Monday, January 09, 2017
BY MARK FARINELLA SUN CHRONICLE STAFF
January 7, 2017
FOXBORO - At this time last year, it was thought that the future of the Patriots' defense rested in the hands of Chandler Jones and Jamie Collins - two physically gifted individuals, recent draftees headed for free agency, but accomplished enough to be seen as potential cornerstones of a successful unit for years to come.
But things can change in unanticipated ways in the NFL, and so it is that as the Patriots prepare for their first playoff opponent at the end of this week, Jones and Collins have long since been dismissed and others have emerged as leaders for both now, and potentially, the future.
"Trey's been one of the hardest workers on the team," linebacker Dont'a Hightower said of defensive tackle Trey Flowers. "He's one of the guys who's first in, last out. He stays after practice. For him to be playing the way he's playing, it doesn't surprise me at all."
Flowers emerged from a rookie season that ended on the injured reserve list to lead the 2016 Patriots in sacks with seven, adding another team-leading 12 quarterback hits and 46 tackles, including 23 solo hits.
He was practically forced into action in the first four games of the season while Rob Ninkovich sat out a four-game suspension, then proved talented enough and versatile enough to earn snaps at both end and interior tackle down the stretch run to the playoffs.

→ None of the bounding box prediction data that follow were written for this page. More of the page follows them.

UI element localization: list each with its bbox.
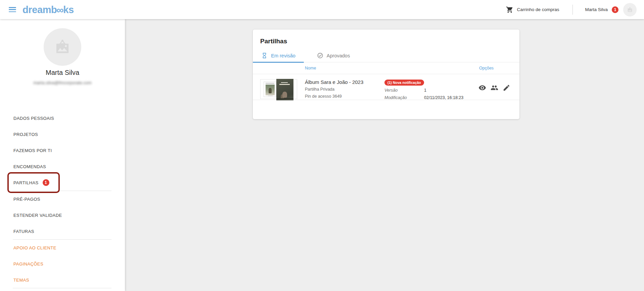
sidebar-item-label: ESTENDER VALIDADE: [13, 213, 62, 218]
top-bar: dreamb∞ks Carrinho de compras Marta Silv…: [0, 0, 644, 19]
album-thumbnail[interactable]: [260, 79, 297, 99]
sidebar-item-label: APOIO AO CLIENTE: [13, 245, 56, 250]
sidebar-menu: DADOS PESSOAIS PROJETOS FAZEMOS POR TI E…: [0, 110, 125, 288]
partilhas-notification-badge: 1: [43, 179, 49, 186]
sidebar-item-label: DADOS PESSOAIS: [13, 116, 54, 121]
edit-button[interactable]: [503, 84, 510, 92]
partilhas-card: Partilhas Em revisão Aprovados Nome Opçõ…: [253, 30, 519, 119]
profile-name: Marta Silva: [0, 69, 125, 77]
album-name: Álbum Sara e João - 2023: [305, 78, 363, 86]
sidebar-item-faturas[interactable]: FATURAS: [0, 223, 125, 239]
sidebar-item-label: FATURAS: [13, 229, 34, 234]
sidebar-item-label: PAGINAÇÕES: [13, 261, 43, 266]
menu-divider: [13, 288, 111, 288]
version-label: Versão: [384, 87, 424, 94]
card-title: Partilhas: [253, 30, 519, 45]
hourglass-icon: [261, 52, 268, 59]
view-button[interactable]: [478, 84, 486, 92]
sidebar-item-apoio-ao-cliente[interactable]: APOIO AO CLIENTE: [0, 240, 125, 256]
version-value: 1: [424, 87, 426, 94]
sidebar-item-label: TEMAS: [13, 278, 29, 283]
sidebar-item-partilhas[interactable]: PARTILHAS 1: [0, 175, 125, 191]
pencil-icon: [503, 84, 510, 92]
profile-email-blurred: marta.silva@fmcorporate.com: [0, 80, 125, 85]
sidebar-item-estender-validade[interactable]: ESTENDER VALIDADE: [0, 207, 125, 223]
table-row: Álbum Sara e João - 2023 Partilha Privad…: [253, 74, 519, 100]
sidebar-item-label: PARTILHAS: [13, 180, 39, 185]
share-users-button[interactable]: [491, 84, 498, 92]
album-info: Álbum Sara e João - 2023 Partilha Privad…: [305, 78, 363, 100]
column-header-opcoes: Opções: [479, 66, 494, 70]
tab-label: Em revisão: [271, 53, 295, 58]
modification-row: Modificação 02/11/2023, 16:18:23: [384, 94, 463, 102]
tab-label: Aprovados: [327, 53, 350, 58]
sidebar-item-projetos[interactable]: PROJETOS: [0, 126, 125, 142]
sidebar-item-label: FAZEMOS POR TI: [13, 148, 52, 153]
sidebar-item-dados-pessoais[interactable]: DADOS PESSOAIS: [0, 110, 125, 126]
share-type: Partilha Privada: [305, 86, 363, 93]
main-content: Partilhas Em revisão Aprovados Nome Opçõ…: [125, 19, 644, 291]
profile-avatar: [44, 28, 81, 66]
topbar-user-name[interactable]: Marta Silva: [585, 7, 608, 12]
row-options: [478, 84, 510, 92]
user-notification-badge: 1: [612, 6, 618, 13]
topbar-avatar[interactable]: [623, 3, 637, 16]
tab-em-revisao[interactable]: Em revisão: [253, 49, 304, 62]
sidebar-item-label: ENCOMENDAS: [13, 164, 46, 169]
access-pin: Pin de acesso 3649: [305, 93, 363, 100]
check-circle-icon: [317, 52, 323, 59]
shopping-cart-icon: [506, 6, 513, 13]
sidebar-item-paginacoes[interactable]: PAGINAÇÕES: [0, 256, 125, 272]
modification-label: Modificação: [384, 94, 424, 102]
sidebar: Marta Silva marta.silva@fmcorporate.com …: [0, 19, 125, 291]
version-row: Versão 1: [384, 87, 463, 94]
topbar-right-group: Carrinho de compras Marta Silva 1: [506, 3, 644, 16]
table-header: Nome Opções: [253, 62, 519, 74]
logo-text-post: ks: [63, 5, 74, 15]
image-placeholder-icon: [53, 37, 72, 57]
sidebar-item-fazemos-por-ti[interactable]: FAZEMOS POR TI: [0, 142, 125, 158]
sidebar-item-pre-pagos[interactable]: PRÉ-PAGOS: [0, 191, 125, 207]
tabs-bar: Em revisão Aprovados: [253, 49, 519, 62]
dreambooks-logo[interactable]: dreamb∞ks: [22, 5, 74, 15]
hamburger-menu-icon[interactable]: [9, 7, 16, 12]
avatar-placeholder-icon: [626, 6, 634, 13]
dreambooks-app: dreamb∞ks Carrinho de compras Marta Silv…: [0, 0, 644, 291]
topbar-divider: [572, 5, 573, 15]
new-notification-badge: (1) Nova notificação: [384, 80, 424, 86]
cart-label: Carrinho de compras: [517, 7, 559, 12]
sidebar-item-label: PRÉ-PAGOS: [13, 197, 40, 202]
column-header-nome: Nome: [305, 66, 316, 70]
logo-text-pre: dreamb: [22, 5, 57, 15]
sidebar-item-encomendas[interactable]: ENCOMENDAS: [0, 158, 125, 175]
album-front-cover: [276, 79, 293, 100]
group-icon: [491, 84, 498, 92]
sidebar-item-label: PROJETOS: [13, 132, 38, 137]
eye-icon: [478, 84, 486, 92]
logo-infinity-icon: ∞: [56, 5, 63, 15]
modification-value: 02/11/2023, 16:18:23: [424, 94, 463, 102]
album-back-cover: [264, 82, 276, 97]
tab-aprovados[interactable]: Aprovados: [304, 49, 363, 62]
album-meta: (1) Nova notificação Versão 1 Modificaçã…: [384, 79, 463, 101]
sidebar-item-temas[interactable]: TEMAS: [0, 272, 125, 288]
cart-button[interactable]: Carrinho de compras: [506, 6, 559, 13]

"I'm impressed, absolutely, but it's expected from a guy who works as hard as he does," Hightower said of the player that has earned the nickname of "Technique" because of his devotion to film and playbook study. "We're able to do a lot of different things with him in there. He's kind of a smaller-build guy, but he plays a lot bigger than that.
"You've seen that in the first three or four plays in the Miami game," Hightower continued. "I think he was in on every play. As long as he can continue to grow as a player and we can all just grow and learn from a lot of things that he's doing, a lot of those pass rush moves."
Flowers said he didn't pay much attention to the pundits that said his stock was rising over the course of the season.
"I just had my head down, focused, tried to do better and tried to make plays every time I'm out there," he said. "Maybe my role increased, I just made sure I was prepared for it. However many plays I get in a game, I make sure I'm productive in those plays."
Hightower has also emerged as a leader. He was the fourth-leading tackler on the team with 65 (31 solo) and had six pass defenses, as well as emerging as the defensive signal-caller.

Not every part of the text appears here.